UPDATED: 7:15 p.m. ET, Feb. 1, 2021 —
Feb. 4 marks the birthday of Rosa Parks, the woman who is befittingly called the “Mother of the Modern Day Civil Rights Movement” for sparking the Montgomery Bus Boycott with one daring move nearly seven decades ago: staying in her seat. The occasion prompts memories of Parks’ iconic resilience and resistance in the face of racism.
Born Feb. 4, 1913, it’s. not a coincidence Parks’ birthday month would go on to be celebrated annually as Black History Month.
Parks’ signature move, simple in delivery but stellar in impact, represented a refusal to relinquish her seat to a white passenger when bus driver James F. Blake demanded that she do so in Montgomery, Alabama, on Dec. 1, 1955. Blacks were known as colored, and inferiority was the superior thought about African Americans at the time of Parks’ burgeoning resistance. She, like so many Black people, was tired of being resigned to second-class status because of racism.
On that day, Parks’ resistance was right. Yet, the courageous woman, 42, was arrested and briefly locked up, handcuffed by the stigmatization of segregation.
Parks’ revolution was racialized and publicized. Threats and caveats alike were thrown her way, but proved futile.
The activist summed up her feelings about that heavily documented day in her “Rosa Parks: My Story” autobiography in 1992: “I was not tired physically, or no more tired than I usually was at the end of a working day. I was not old, although some people have an image of me as being old then. I was 42. No, the only tired I was, was tired of giving in.”
Parks, the secretary of the Montgomery NAACP chapter at the time, was not the first woman to refuse to vacate her seat. Claudette Colvin, Susie McDonald, Mary Louise Smith and other women were arrested for their resistance of the segregated bus system. A small boycott snowballed into a major boycott that lasted more than 300 days, starving revenue for the Alabama buses operations.

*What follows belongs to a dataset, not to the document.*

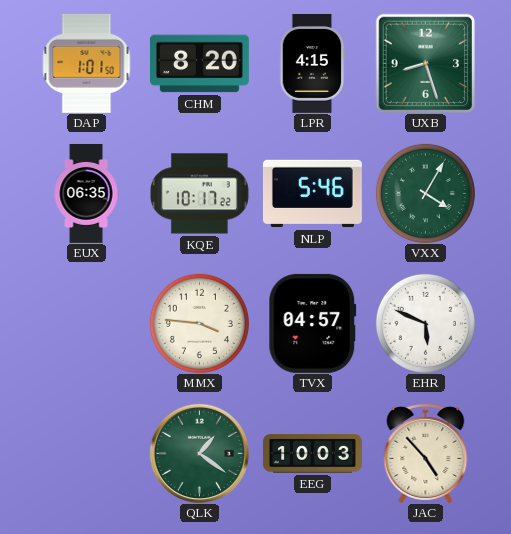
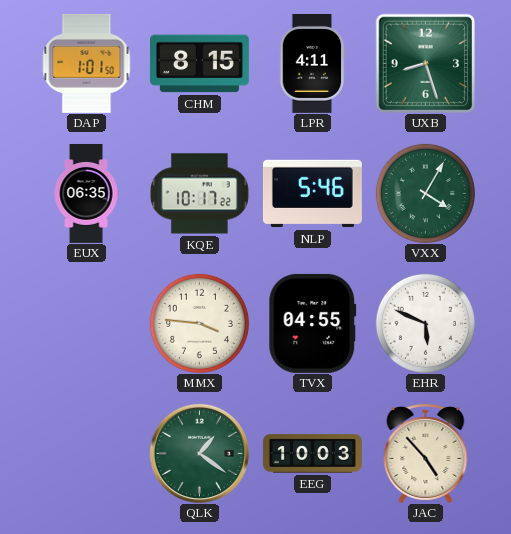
CHM: 8:20 -> 8:15
LPR: 4:15 -> 4:11
TVX: 04:57 -> 04:55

Colvin, Parks and the other female protesters, along with Rev. Dr. Martin Luther King Jr., in solidarity with one another, supported a major legal case, Browder V. Gayle, that caused a reversal in course pertaining to bus segregation in 1956. Black folks won the agency to sit in whatever seats they wanted, a right that should have been there’s from the start.
Parks, who died in 2005 at the age of 92 in Detroit, Michigan, will forever be remembered for her role in the revolution in Montgomery.
African Americans, including Barack Obama, have admired the intrepid Parks.
Bus seats are still posthumously reserved for the activist even to this day.